(WASHINGTON) — Cuba has accused the U.S. of allowing American companies to “blatantly steal” some of the island’s most important brand names, following a court decision over the famous Cohiba cigar brand.
Cigars carrying the name of this well-known brand, which was created in Cuba in the 1960s, have been sold in the U.S. since 1981 by General Cigar Co., an American company based in Richmond, Virginia.
But General Cigar’s “Cohibas” are actually manufactured in the Dominican Republic and have no relation to the original Cuban-made Cohibas. The Cuban Cohibas are manufactured in Havana by Cuba Tabaco, a company owned by the Cuban government, but they cannot be sold in the United States because of the five-decades-old trade embargo against Cuba.
Last week, the U.S. Trademark Trial and Appeals Board said it was okay for General Cigar to sell its Dominican-made Cohibas in the States, overruling a lawsuit that the Cuban government had previously won against General Cigar in U.S. courts.
The appeal board’s reasoning was that Cuba Tabaco has no legal status in the U.S., which means it can’t claim ownership over the Cohiba brand.

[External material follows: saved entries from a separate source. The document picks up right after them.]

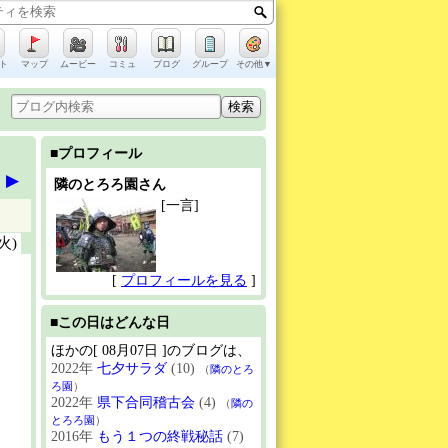
ト
マップ
ムービー
コミュ
ブログ
グループ
その他▼
■プロフィール
▶
隣のとろろ園さん
[一言]
(火)
[
プロフィールを見る
]
■この日はどんな日
ほかの[ 08月07日 ]のブログは、
2022年
七夕サラダ
(10)
（
隣のとろ
ろ園
）
2022年
県下合同稽古会
(4)
（
隣の
とろろ園
）
2016年
もう１つの終戦秘話
(7)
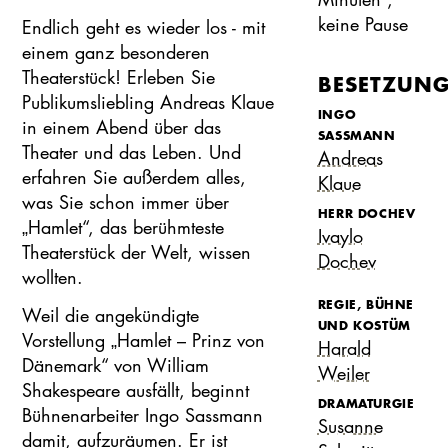
keine Pause
Endlich geht es wieder los - mit
einem ganz besonderen
Theaterstück! Erleben Sie
BESETZUN
Publikumsliebling Andreas Klaue
INGO
in einem Abend über das
SASSMANN
Theater und das Leben. Und
Andreas
erfahren Sie außerdem alles,
Klaue
was Sie schon immer über
HERR DOCHEV
„Hamlet“, das berühmteste
Ivaylo
Theaterstück der Welt, wissen
Dochev
wollten.
REGIE, BÜHNE
Weil die angekündigte
UND KOSTÜM
Vorstellung „Hamlet – Prinz von
Harald
Dänemark“ von William
Weiler
Shakespeare ausfällt, beginnt
DRAMATURGIE
Bühnenarbeiter Ingo Sassmann
Susanne
damit, aufzuräumen. Er ist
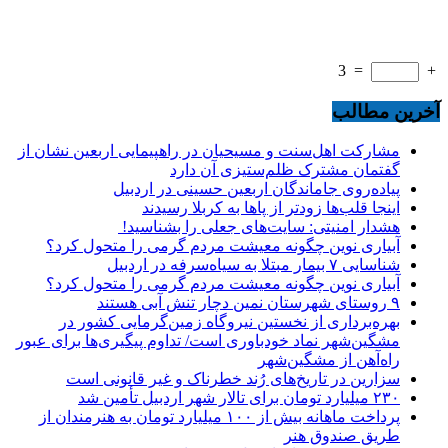
3
=
+
آخرین مطالب
مشارکت اهل‌سنت و مسیحیان در راهپیمایی اربعین نشان از
گفتمان مشترک ظلم‌ستیزی آن دارد
پیاده‌روی جاماندگان اربعین حسینی در اردبیل
اینجا قلب‌ها زودتر از پاها به کربلا رسیدند
هشدار امنیتی: سایت‌های جعلی را بشناسید!
آبیاری نوین چگونه معیشت مردم گرمی را متحول کرد؟
شناسایی ۷ بیمار مبتلا به سیاه‌سرفه در اردبیل
آبیاری نوین چگونه معیشت مردم گرمی را متحول کرد؟
۹ روستای شهرستان نمین دچار تنش آبی هستند
بهره‌برداری از نخستین نیروگاه زمین‌گرمایی کشور در
مشگین‌شهر نماد خودباوری است/ تداوم پیگیری‌ها برای عبور
راه‌آهن از مشگین‌شهر
سزارین در تاریخ‌های رُند خطرناک و غیر قانونی است
۲۳۰ میلیارد تومان برای تالار شهر اردبیل تأمین شد
پرداخت ماهانه بیش از ۱۰۰ میلیارد تومان به هنرمندان از
طریق صندوق هنر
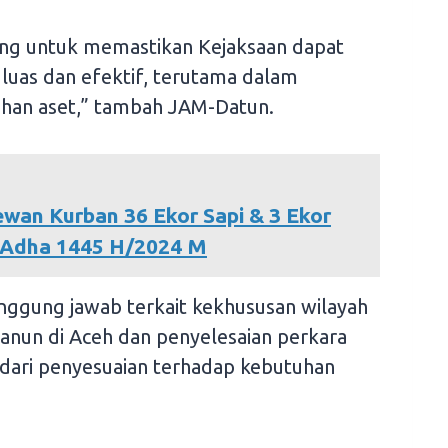
ting untuk memastikan Kejaksaan dapat
 luas dan efektif, terutama dalam
han aset,” tambah JAM-Datun.
wan Kurban 36 Ekor Sapi & 3 Ekor
 Adha 1445 H/2024 M
anggung jawab terkait kekhususan wilayah
Qanun di Aceh dan penyelesaian perkara
 dari penyesuaian terhadap kebutuhan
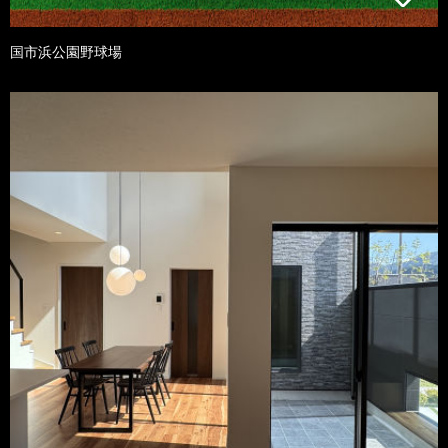
国市浜公園野球場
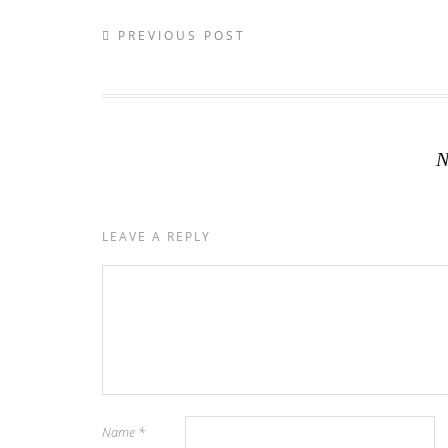
PREVIOUS POST
N
LEAVE A REPLY
Name
*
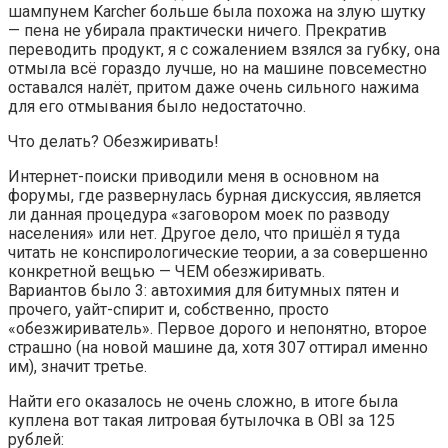
шампунем Karcher больше была похожа на злую шутку
— пена не убирала практически ничего. Прекратив
переводить продукт, я с сожалением взялся за губку, она
отмыла всё гораздо лучше, но на машине повсеместно
оставался налёт, притом даже очень сильного нажима
для его отмывания было недостаточно.
Что делать? Обезжиривать!
Интернет-поиски приводили меня в основном на
форумы, где развернулась бурная дискуссия, является
ли данная процедура «заговором моек по разводу
населения» или нет. Другое дело, что пришёл я туда
читать не конспирологические теории, а за совершенно
конкретной вещью — ЧЕМ обезжиривать.
Вариантов было 3: автохимия для битумных пятен и
прочего, уайт-спирит и, собственно, просто
«обезжириватель». Первое дорого и непонятно, второе
страшно (на новой машине да, хотя 307 оттирал именно
им), значит третье.
Найти его оказалось не очень сложно, в итоге была
куплена вот такая литровая бутылочка в OBI за 125
рублей:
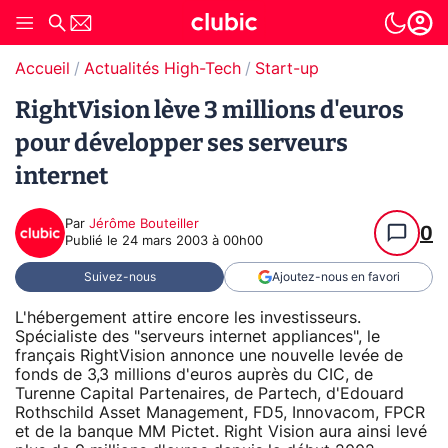
Accueil
Actualités High-Tech
Start-up
RightVision lève 3 millions d'euros
pour développer ses serveurs
internet
Par
Jérôme Bouteiller
0
Publié le
24 mars 2003 à 00h00
Suivez-nous
Ajoutez-nous en favori
L'hébergement attire encore les investisseurs.
Spécialiste des "serveurs internet appliances", le
français RightVision annonce une nouvelle levée de
fonds de 3,3 millions d'euros auprès du CIC, de
Turenne Capital Partenaires, de Partech, d'Edouard
Rothschild Asset Management, FD5, Innovacom, FPCR
et de la banque MM Pictet. Right Vision aura ainsi levé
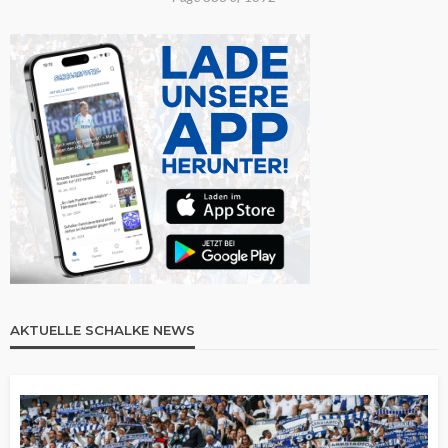
AKTUELLE SCHALKE NEWS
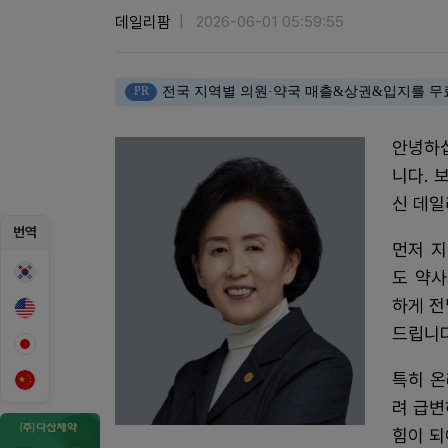
데일리팜
2026-06-01 05:59:55
PR
전국 지역별 의원·약국 매출&상권&입지를 무
안녕하십
니다. 
신 데일
번역
먼저 지
도 약
하게 전
드립니다
특히 온
려 급변
힘이 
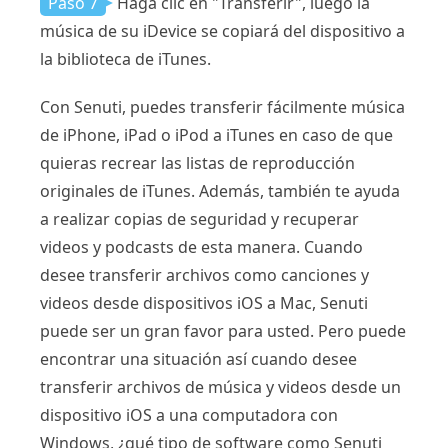
Paso 7
Haga clic en "Transferir", luego la
música de su iDevice se copiará del dispositivo a
la biblioteca de iTunes.
Con Senuti, puedes transferir fácilmente música
de iPhone, iPad o iPod a iTunes en caso de que
quieras recrear las listas de reproducción
originales de iTunes. Además, también te ayuda
a realizar copias de seguridad y recuperar
videos y podcasts de esta manera. Cuando
desee transferir archivos como canciones y
videos desde dispositivos iOS a Mac, Senuti
puede ser un gran favor para usted. Pero puede
encontrar una situación así cuando desee
transferir archivos de música y videos desde un
dispositivo iOS a una computadora con
Windows, ¿qué tipo de software como Senuti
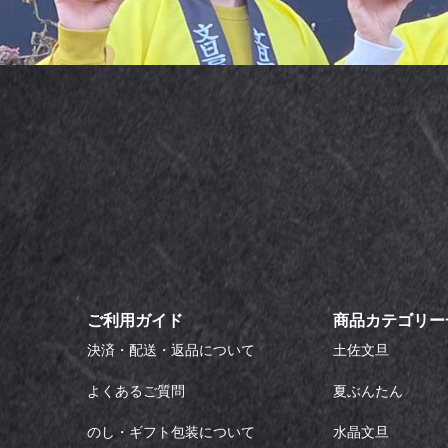
ご利用ガイド
商品カテゴリー
決済・配送・返品について
土佐文旦
よくあるご質問
夏ぶんたん
のし・ギフト包装について
水晶文旦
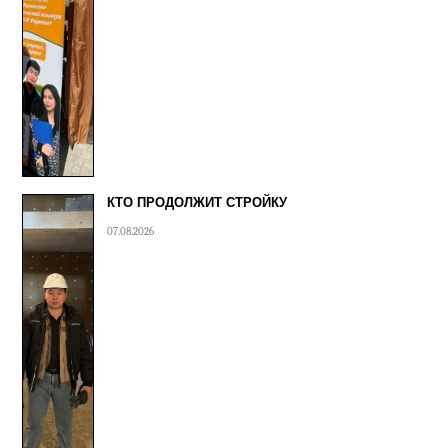
КТО ПРОДОЛЖИТ СТРОЙКУ
07.08.2026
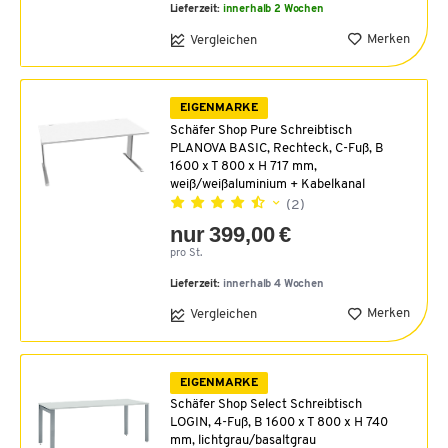
Lieferzeit:
innerhalb 2 Wochen
Merken
Vergleichen
EIGENMARKE
Schäfer Shop Pure Schreibtisch
PLANOVA BASIC, Rechteck, C-Fuß, B
1600 x T 800 x H 717 mm,
weiß/weißaluminium + Kabelkanal
(2)
nur 399,00 €
pro St.
Lieferzeit:
innerhalb 4 Wochen
Merken
Vergleichen
EIGENMARKE
Schäfer Shop Select Schreibtisch
LOGIN, 4-Fuß, B 1600 x T 800 x H 740
mm, lichtgrau/basaltgrau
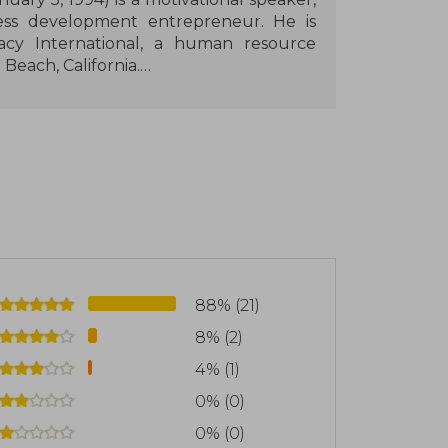
ess development entrepreneur. He is
acy International, a human resource
each, California.
oped more than 800 audio and video
 been translated into 40 languages and
ted for more than 1000 companies and is
nstructors, teaching more than 250,000
egy, sales, personal development, and
ures and seminars to 5 million people
ix of humor, insight, information, and
88% (21)
8% (2)
olitics by running as one of the 135
4% (1)
ia gubernatorial election, receiving a
0% (0)
0% (0)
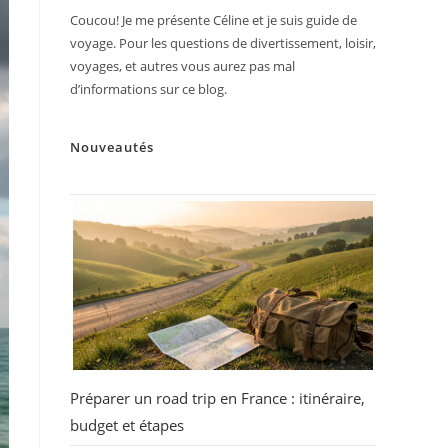
Coucou! Je me présente Céline et je suis guide de
voyage. Pour les questions de divertissement, loisir,
voyages, et autres vous aurez pas mal
d’informations sur ce blog.
Nouveautés
Préparer un road trip en France : itinéraire,
budget et étapes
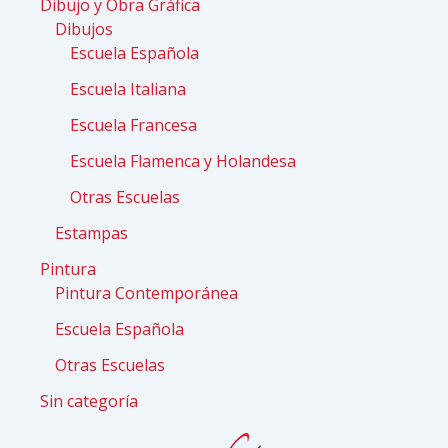
Dibujo y Obra Gráfica
Dibujos
Escuela Española
Escuela Italiana
Escuela Francesa
Escuela Flamenca y Holandesa
Otras Escuelas
Estampas
Pintura
Pintura Contemporánea
Escuela Española
Otras Escuelas
Sin categoría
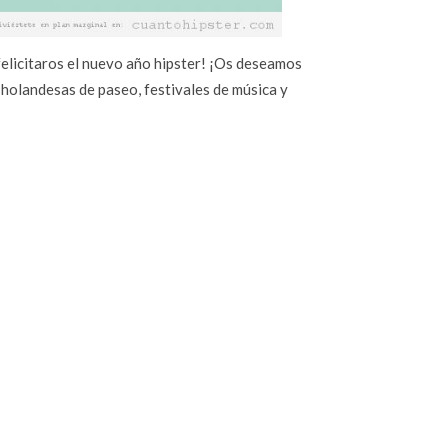
elicitaros el nuevo año hipster! ¡Os deseamos
 holandesas de paseo, festivales de música y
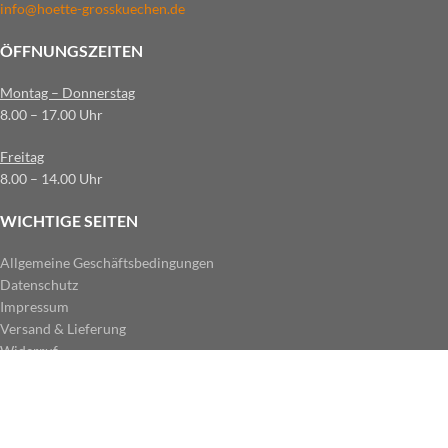
info@hoette-grosskuechen.de
ÖFFNUNGSZEITEN
Montag – Donnerstag
8.00 – 17.00 Uhr
Freitag
8.00 – 14.00 Uhr
WICHTIGE SEITEN
Allgemeine Geschäftsbedingungen
Datenschutz
Impressum
Versand & Lieferung
Widerruf
ZAHLUNGSARTEN IM SHOP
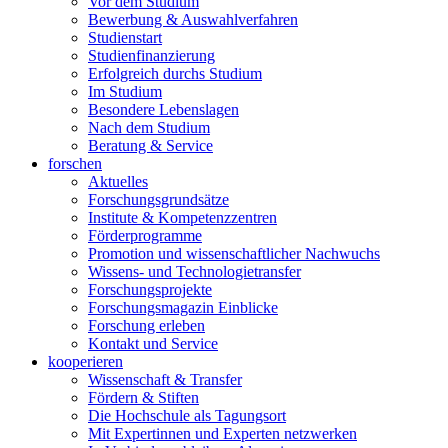
Vor dem Studium
Bewerbung & Auswahlverfahren
Studienstart
Studienfinanzierung
Erfolgreich durchs Studium
Im Studium
Besondere Lebenslagen
Nach dem Studium
Beratung & Service
forschen
Aktuelles
Forschungsgrundsätze
Institute & Kompetenzzentren
Förderprogramme
Promotion und wissenschaftlicher Nachwuchs
Wissens- und Technologietransfer
Forschungsprojekte
Forschungsmagazin Einblicke
Forschung erleben
Kontakt und Service
kooperieren
Wissenschaft & Transfer
Fördern & Stiften
Die Hochschule als Tagungsort
Mit Expertinnen und Experten netzwerken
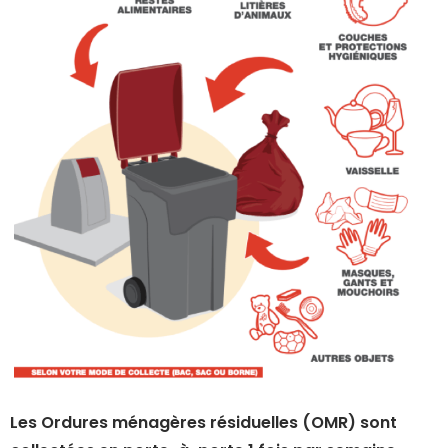
Les Ordures ménagères résiduelles (OMR) sont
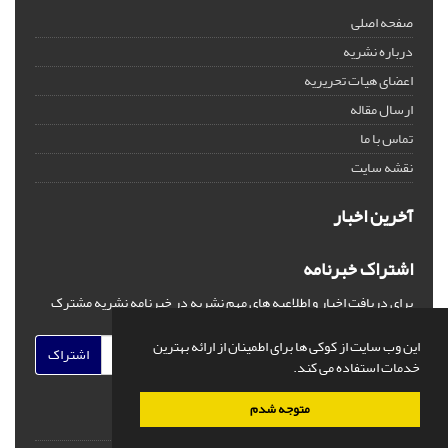
صفحه اصلی
درباره نشریه
اعضای هیات تحریریه
ارسال مقاله
تماس با ما
نقشه سایت
آخرین اخبار
اشتراک خبرنامه
برای دریافت اخبار و اطلاعیه های مهم نشریه در خبرنامه نشریه مشترک
شوید.
این وب سایت از کوکی ها برای اطمینان از ارائه بهترین
اشتراک
خدمات استفاده می کند.
متوجه شدم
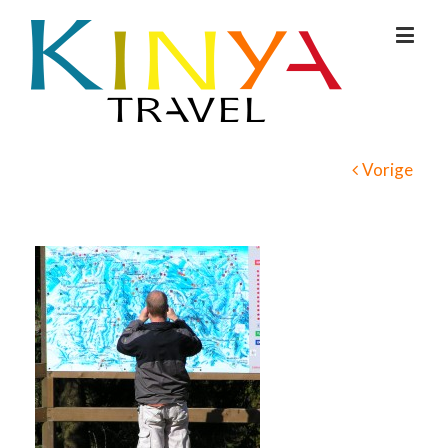
Vorige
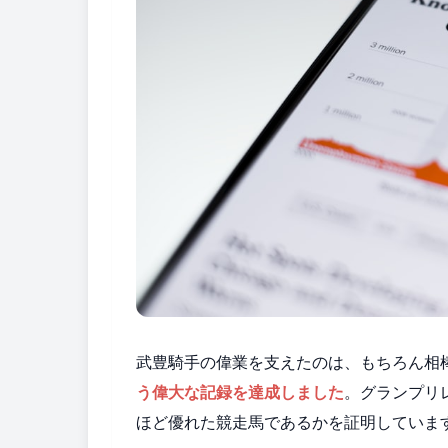
武豊騎手の偉業を支えたのは、もちろん相
う偉大な記録を達成しました
。グランプリ
ほど優れた競走馬であるかを証明していま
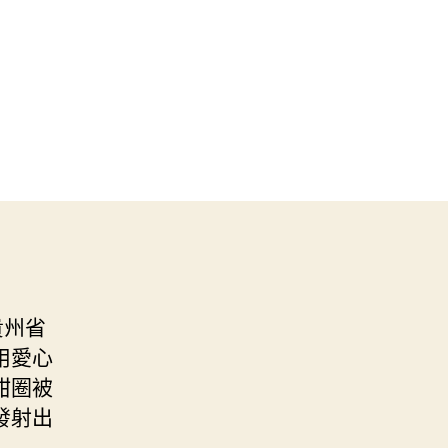
貴州省
用愛心
甜圈被
發射出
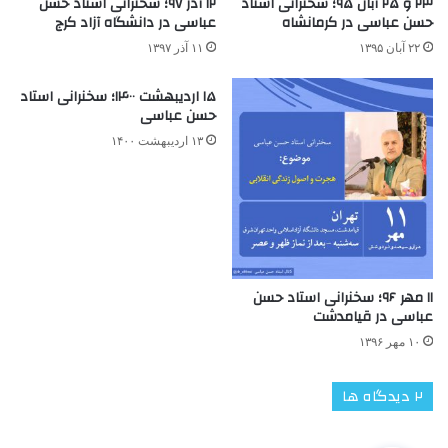
۲۳ و ۲۵ آبان ۹۵؛ سخنرانی استاد
۱۲ آذر ۹۷؛ سخنرانی استاد حسن
حسن عباسی در کرمانشاه
عباسی در دانشگاه آزاد کرج
۲۲ آبان ۱۳۹۵
۱۱ آذر ۱۳۹۷
۱۵ اردیبهشت ۱۴۰۰؛ سخنرانی استاد
حسن عباسی
۱۳ اردیبهشت ۱۴۰۰
۱۱ مهر ۹۶؛ سخنرانی استاد حسن
عباسی در قیامدشت
۱۰ مهر ۱۳۹۶
‫۲ دیدگاه ها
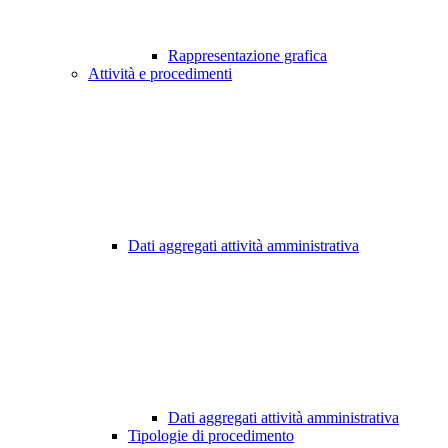
Rappresentazione grafica
Attività e procedimenti
Dati aggregati attività amministrativa
Dati aggregati attività amministrativa
Tipologie di procedimento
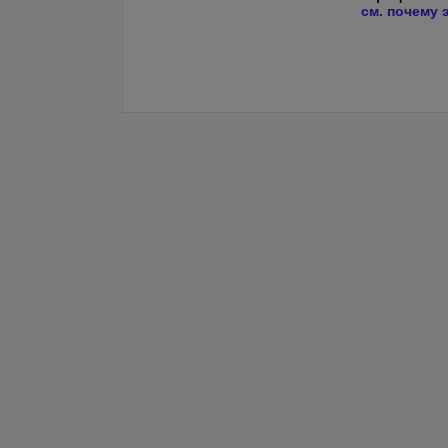
см. почему 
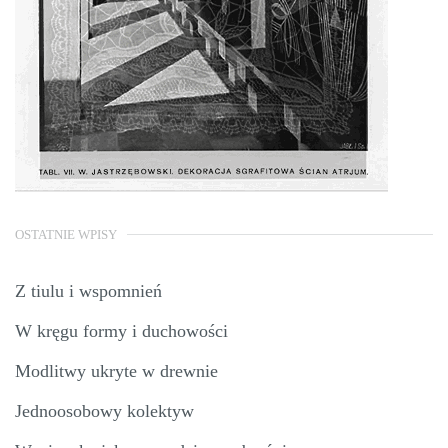
OSTATNIE WPISY
Z tiulu i wspomnień
W kręgu formy i duchowości
Modlitwy ukryte w drewnie
Jednoosobowy kolektyw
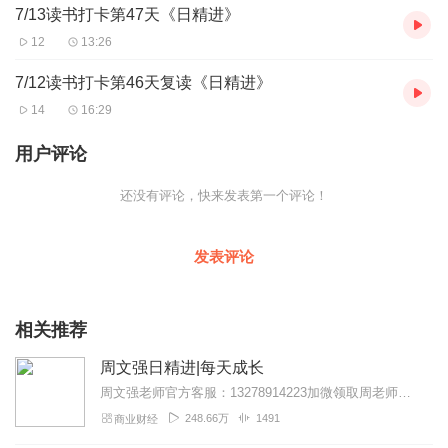
7/13读书打卡第47天《日精进》
12
13:26
7/12读书打卡第46天复读《日精进》
14
16:29
用户评论
还没有评论，快来发表第一个评论！
发表评论
相关推荐
周文强日精进|每天成长
周文强老师官方客服：13278914223加微领取周老师课程视频学习资料
248.66万
1491
商业财经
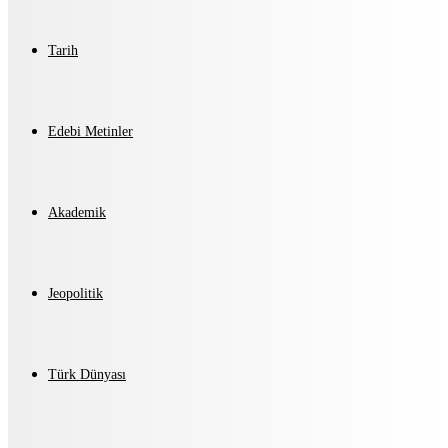
Tarih
Edebi Metinler
Akademik
Jeopolitik
Türk Dünyası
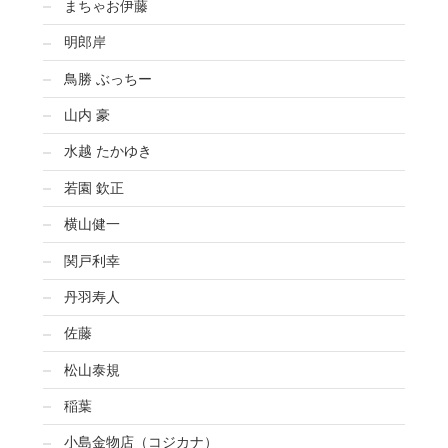
まちゃお伊藤
明郎岸
鳥勝 ぶっちー
山内 豪
水越 たかゆき
若園 欽正
横山健一
関戸利幸
丹羽寿人
佐藤
松山泰規
稲葉
小島金物店（コジカナ）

And since the Cuban trade embargo prevents Cuba Tabaco from doing business in the U.S., this court decision is not likely to change in the coming years.
The state run Cuban website, Cuba Debate, published a scathing article against the court decision on Monday. It claimed that U.S. courts had also used the embargo as a “pretext” to allow Bacardi to “steal” the Havana Club rum brand from the Cuban government.
Bacardi was founded in Cuba in the 1860s but has been based in the U.S. for decades. In 2012, the company won a lengthy legal battle that enabled it to sell its Puerto Rican made “Havana Club” rum in the United States. Cuba’s state owned distillery has been selling Havana Club rum in Cuba and in other countries since the 1980s.